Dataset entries

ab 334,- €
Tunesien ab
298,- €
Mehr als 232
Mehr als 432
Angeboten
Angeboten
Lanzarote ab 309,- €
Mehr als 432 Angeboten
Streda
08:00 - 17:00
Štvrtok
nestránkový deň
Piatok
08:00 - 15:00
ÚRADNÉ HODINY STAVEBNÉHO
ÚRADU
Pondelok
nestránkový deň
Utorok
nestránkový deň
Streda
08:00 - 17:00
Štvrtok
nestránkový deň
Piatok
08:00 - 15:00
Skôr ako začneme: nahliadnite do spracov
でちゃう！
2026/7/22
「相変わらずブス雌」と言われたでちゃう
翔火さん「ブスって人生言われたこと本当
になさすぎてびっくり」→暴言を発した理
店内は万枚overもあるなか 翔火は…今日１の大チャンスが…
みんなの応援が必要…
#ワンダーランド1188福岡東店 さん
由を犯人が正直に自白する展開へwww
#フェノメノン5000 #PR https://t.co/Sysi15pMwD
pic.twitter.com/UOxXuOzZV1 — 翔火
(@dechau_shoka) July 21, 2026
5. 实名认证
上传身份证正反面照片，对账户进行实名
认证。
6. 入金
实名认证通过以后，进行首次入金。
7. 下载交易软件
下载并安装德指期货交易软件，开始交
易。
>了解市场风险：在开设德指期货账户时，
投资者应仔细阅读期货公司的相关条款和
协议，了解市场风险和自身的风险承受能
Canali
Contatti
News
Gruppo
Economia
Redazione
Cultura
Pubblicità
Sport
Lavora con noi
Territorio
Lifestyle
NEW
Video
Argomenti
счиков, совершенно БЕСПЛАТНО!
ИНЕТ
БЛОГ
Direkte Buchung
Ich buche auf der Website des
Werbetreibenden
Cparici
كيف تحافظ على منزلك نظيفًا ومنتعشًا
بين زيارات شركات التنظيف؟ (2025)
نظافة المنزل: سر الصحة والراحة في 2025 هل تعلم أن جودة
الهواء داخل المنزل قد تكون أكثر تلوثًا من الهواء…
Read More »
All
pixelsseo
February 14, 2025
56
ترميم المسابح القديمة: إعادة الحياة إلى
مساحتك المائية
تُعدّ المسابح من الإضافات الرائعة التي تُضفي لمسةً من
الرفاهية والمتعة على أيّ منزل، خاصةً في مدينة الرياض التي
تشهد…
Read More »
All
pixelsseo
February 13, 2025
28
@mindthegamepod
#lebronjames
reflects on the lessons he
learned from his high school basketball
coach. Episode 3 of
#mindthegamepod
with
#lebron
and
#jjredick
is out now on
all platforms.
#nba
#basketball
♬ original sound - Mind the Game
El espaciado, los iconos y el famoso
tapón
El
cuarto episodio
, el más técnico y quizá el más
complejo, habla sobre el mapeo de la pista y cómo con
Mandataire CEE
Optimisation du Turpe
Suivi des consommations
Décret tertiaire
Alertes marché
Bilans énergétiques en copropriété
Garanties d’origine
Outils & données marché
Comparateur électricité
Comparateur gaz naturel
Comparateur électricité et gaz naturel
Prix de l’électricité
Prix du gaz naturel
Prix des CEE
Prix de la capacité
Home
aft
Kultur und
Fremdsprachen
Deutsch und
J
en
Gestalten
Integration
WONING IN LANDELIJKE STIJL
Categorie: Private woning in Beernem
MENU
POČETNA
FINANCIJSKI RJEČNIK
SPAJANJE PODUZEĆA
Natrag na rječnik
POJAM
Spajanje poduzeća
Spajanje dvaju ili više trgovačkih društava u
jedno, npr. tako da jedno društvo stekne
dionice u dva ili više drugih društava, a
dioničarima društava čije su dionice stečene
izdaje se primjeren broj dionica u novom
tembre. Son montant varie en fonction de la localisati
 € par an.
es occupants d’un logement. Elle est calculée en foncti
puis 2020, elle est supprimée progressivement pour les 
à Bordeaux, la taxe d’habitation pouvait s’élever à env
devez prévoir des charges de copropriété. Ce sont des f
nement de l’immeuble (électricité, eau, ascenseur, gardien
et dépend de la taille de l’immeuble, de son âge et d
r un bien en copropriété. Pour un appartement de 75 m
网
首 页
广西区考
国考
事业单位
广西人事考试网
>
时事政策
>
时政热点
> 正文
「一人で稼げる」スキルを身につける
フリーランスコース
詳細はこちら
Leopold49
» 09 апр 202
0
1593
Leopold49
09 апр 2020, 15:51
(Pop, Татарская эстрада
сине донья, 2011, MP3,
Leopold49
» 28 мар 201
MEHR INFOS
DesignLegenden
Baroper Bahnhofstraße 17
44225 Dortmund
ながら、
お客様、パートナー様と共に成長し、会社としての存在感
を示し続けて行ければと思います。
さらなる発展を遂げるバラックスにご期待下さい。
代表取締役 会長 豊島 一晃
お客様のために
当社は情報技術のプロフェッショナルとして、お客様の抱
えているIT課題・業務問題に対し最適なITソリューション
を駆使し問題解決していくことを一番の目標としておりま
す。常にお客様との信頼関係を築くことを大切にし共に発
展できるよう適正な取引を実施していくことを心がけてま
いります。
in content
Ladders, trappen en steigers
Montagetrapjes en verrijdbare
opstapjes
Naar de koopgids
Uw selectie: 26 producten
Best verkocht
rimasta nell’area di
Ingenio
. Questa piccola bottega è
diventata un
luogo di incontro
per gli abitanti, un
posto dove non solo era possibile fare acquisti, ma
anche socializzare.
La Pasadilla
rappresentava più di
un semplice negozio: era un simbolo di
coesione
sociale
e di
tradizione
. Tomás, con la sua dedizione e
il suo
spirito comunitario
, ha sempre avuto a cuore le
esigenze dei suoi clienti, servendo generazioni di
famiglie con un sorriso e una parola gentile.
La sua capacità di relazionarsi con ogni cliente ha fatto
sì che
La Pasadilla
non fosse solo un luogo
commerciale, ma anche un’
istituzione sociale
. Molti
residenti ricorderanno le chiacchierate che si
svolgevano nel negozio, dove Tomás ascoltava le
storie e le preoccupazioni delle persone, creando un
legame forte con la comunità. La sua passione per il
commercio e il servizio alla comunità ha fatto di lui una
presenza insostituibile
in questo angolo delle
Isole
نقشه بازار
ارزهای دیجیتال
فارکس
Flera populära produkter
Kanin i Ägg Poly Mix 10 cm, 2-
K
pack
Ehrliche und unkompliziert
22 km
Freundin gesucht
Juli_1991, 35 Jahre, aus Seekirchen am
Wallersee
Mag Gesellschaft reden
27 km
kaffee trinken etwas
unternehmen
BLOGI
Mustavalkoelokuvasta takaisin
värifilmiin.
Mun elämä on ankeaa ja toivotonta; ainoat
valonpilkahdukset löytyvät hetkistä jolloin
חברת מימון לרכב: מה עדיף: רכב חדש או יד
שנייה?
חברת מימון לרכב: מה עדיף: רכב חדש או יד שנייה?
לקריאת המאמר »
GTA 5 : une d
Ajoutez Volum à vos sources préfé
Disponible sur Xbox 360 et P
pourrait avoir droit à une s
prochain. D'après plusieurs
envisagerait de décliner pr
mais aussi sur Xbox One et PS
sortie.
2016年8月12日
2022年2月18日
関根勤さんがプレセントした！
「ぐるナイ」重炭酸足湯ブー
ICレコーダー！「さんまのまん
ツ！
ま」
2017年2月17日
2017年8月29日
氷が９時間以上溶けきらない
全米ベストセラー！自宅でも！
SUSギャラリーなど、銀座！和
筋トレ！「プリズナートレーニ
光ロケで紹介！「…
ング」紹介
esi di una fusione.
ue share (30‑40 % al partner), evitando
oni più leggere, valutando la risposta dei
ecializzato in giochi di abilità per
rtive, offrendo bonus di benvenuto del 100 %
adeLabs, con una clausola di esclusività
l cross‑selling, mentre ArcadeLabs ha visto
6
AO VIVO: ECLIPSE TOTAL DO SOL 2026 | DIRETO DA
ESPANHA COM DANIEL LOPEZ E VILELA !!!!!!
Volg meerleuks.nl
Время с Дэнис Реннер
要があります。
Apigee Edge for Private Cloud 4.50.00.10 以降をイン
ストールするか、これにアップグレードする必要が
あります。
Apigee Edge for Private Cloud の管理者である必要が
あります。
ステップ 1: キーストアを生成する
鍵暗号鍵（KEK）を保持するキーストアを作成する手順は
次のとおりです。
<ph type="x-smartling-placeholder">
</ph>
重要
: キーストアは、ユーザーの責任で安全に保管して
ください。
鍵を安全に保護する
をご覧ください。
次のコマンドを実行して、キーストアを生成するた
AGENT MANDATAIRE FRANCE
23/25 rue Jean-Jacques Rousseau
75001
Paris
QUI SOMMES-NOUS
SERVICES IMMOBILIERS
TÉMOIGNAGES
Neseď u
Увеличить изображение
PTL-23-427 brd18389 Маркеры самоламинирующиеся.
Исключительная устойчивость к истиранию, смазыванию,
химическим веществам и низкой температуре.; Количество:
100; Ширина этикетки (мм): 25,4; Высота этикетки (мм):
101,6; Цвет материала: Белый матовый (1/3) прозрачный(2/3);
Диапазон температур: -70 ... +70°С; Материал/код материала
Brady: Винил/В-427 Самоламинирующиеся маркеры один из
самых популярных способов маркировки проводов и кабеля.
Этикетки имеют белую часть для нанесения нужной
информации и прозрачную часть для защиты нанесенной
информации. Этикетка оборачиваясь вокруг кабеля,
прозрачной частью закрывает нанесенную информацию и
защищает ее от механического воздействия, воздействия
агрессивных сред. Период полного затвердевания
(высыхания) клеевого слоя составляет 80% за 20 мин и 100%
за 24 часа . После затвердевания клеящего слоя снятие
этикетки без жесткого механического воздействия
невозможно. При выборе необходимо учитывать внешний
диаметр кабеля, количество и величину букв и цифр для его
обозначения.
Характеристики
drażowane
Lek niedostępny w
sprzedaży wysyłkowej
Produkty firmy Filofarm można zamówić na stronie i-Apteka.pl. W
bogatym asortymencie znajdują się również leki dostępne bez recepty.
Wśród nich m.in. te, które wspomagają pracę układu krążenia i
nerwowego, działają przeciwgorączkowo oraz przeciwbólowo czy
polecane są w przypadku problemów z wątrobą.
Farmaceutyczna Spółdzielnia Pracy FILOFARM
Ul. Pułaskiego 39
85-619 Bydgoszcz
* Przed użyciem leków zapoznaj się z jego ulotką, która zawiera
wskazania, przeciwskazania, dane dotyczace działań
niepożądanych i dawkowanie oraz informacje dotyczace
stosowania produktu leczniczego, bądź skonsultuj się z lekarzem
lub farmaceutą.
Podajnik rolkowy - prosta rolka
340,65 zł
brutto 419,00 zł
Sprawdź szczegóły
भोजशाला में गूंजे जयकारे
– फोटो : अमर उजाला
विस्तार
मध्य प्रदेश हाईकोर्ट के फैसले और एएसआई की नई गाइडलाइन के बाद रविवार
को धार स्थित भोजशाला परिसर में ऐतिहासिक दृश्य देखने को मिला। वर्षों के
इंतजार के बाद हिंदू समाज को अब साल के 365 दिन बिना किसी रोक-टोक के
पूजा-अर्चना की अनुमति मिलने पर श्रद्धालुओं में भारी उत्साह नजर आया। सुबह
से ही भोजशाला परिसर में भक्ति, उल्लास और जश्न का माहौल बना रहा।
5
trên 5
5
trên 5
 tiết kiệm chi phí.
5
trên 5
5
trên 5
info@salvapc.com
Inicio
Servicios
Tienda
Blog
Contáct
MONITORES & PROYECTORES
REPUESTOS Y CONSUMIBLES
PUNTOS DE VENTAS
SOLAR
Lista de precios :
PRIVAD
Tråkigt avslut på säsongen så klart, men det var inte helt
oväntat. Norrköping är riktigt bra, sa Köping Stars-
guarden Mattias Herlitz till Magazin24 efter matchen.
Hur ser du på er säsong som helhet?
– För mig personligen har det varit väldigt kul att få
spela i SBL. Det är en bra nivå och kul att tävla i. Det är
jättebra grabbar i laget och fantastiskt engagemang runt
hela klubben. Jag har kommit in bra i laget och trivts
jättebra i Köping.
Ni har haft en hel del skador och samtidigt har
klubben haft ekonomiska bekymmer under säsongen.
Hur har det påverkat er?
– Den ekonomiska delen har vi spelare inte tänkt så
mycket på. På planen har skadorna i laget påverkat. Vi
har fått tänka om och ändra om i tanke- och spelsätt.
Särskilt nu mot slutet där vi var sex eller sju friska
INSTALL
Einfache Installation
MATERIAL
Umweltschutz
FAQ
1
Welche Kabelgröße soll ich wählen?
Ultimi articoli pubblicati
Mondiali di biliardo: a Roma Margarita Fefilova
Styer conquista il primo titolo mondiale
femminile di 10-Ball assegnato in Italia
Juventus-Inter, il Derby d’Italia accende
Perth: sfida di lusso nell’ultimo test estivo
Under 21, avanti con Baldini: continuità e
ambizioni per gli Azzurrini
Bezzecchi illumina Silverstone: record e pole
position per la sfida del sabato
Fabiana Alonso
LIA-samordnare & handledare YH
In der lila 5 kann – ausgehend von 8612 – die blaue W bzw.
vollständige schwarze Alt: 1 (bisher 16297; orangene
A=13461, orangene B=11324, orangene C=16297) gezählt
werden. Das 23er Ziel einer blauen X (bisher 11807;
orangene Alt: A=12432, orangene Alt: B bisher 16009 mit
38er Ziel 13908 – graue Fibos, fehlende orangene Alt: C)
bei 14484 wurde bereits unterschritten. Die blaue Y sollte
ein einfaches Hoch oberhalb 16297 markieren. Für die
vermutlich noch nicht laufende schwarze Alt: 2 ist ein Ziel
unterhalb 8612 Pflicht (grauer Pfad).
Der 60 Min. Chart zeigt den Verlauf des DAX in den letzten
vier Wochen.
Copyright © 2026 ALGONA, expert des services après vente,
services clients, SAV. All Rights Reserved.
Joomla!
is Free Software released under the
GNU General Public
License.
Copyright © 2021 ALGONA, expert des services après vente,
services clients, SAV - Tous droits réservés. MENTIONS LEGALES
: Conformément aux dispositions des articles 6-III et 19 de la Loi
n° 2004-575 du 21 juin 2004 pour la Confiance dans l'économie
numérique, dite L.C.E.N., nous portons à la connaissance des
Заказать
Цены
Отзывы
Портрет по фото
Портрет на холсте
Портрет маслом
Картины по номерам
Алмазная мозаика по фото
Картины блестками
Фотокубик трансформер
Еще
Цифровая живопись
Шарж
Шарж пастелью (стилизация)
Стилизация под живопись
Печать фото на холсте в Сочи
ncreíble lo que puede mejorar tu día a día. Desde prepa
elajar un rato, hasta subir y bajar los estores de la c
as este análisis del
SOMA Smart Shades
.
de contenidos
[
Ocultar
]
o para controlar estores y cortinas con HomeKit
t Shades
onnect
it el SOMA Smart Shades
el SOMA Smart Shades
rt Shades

GOAL OF THE EXERCISE
Copy out each line of the entries that holds "Prix".

ANSWER FOR THE TASK
Prix de l’électricité
Prix du gaz naturel
Prix des CEE
Prix de la capacité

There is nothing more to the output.